Heaney was master of all the above and more. I chanced upon an anthology of his first four poetry collections at a used bookstore in college, and used the first volume as a basis for a paper due in a creative writing class. That very same paper was deployed as a writing sample required for my first post-graduate employment at a literary reference-book company. Fortunately, the editor who hired me also was a fan of Heaney’s work, and I was well on my way – not quite to fame and certainly not to fortune, but, again, toward my own happiness in direct opposition to the advice proffered by the buffoonish Mr. Nixon in Ezra Pound’s “Hugh Selwyn Mauberley:”
The tip’s a good one, as for literature
“It gives no man a sinecure.”
And no one knows, at sight a masterpiece.
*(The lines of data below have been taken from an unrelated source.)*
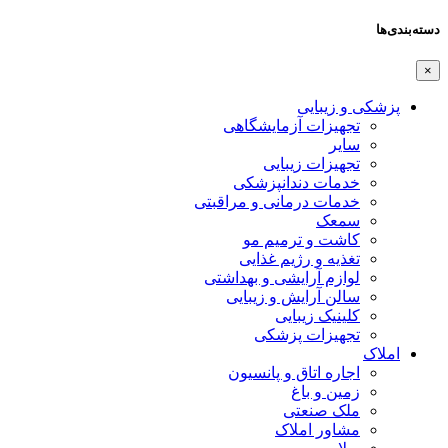
دسته‌بندی‌ها
×
پزشکی و زیبایی
تجهیزات آزمایشگاهی
سایر
تجهیزات زیبایی
خدمات دندانپزشکی
خدمات درمانی و مراقبتی
سمعک
کاشت و ترمیم مو
تغذیه و رژیم غذایی
لوازم آرایشی و بهداشتی
سالن آرایش و زیبایی
کلینیک زیبایی
تجهیزات پزشکی
املاک
اجاره اتاق و پانسیون
زمین و باغ
ملک صنعتی
مشاور املاک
And give up verse, my boy,
There’s nothing in it.”
I, like thousands if not millions of his fans, first seized upon Heaney’s poetry for its deconstruction of bucolic romanticism in favor of depictions of rural life that were far more true to the agricultural upbringing of my youth: “Still, living displaces false sentiments/And now, when shrill pups are prodded to drown/I just shrug….” This stoicism also permeates the volumes of poetry in which Heaney explores the Irish “troubles.”
Finally, it’s to be remembered Heaney – regardless his successes as a college lecturer, critic, and reciter of his and others’ poetry – apparently loved being a poet, which itself is a measure of success on his own terms. “Digging,” another poem from his first volume, sums up the very nature of writing poetry as work:
My grandfather cut more turf in a day
Than any other man on Toner’s bog.
Once I carried him milk in a bottle
Corked sloppily with paper. He straightened up
To drink it, then fell to right away
Nicking and slicing neatly, heaving sods
Over his shoulder, going down and down
For the good turf. Digging.
The cold smell of potato mould, the squelch and slap
Of soggy peat, the curt cuts of an edge
Through living roots awaken in my head.
But I’ve no spade to follow men like them.
Between my finger and my thumb
The squat pen rests.
I’ll dig with it.
I read this poem today for what is at least the 100th time since my initial experience with it in college. As I practice my current craft and happy art as an ink-stained editor, I realize it was not just my innate inquisitiveness and aesthetic nature that led me to Heaney’s poetry. And it wasn’t just the wonderful and passion-fueled entrée to literature I received from an austere nun and bohemian teacher in high school. Those ingredients – and likewise the influence of my fellow students and university instructors – certainly played significant roles. But nothing could have booted the doors of knowledge and appreciation so wide and wildly off their respective hinges for me than an educational process that allowed teachers to actually teach and students to genuinely learn.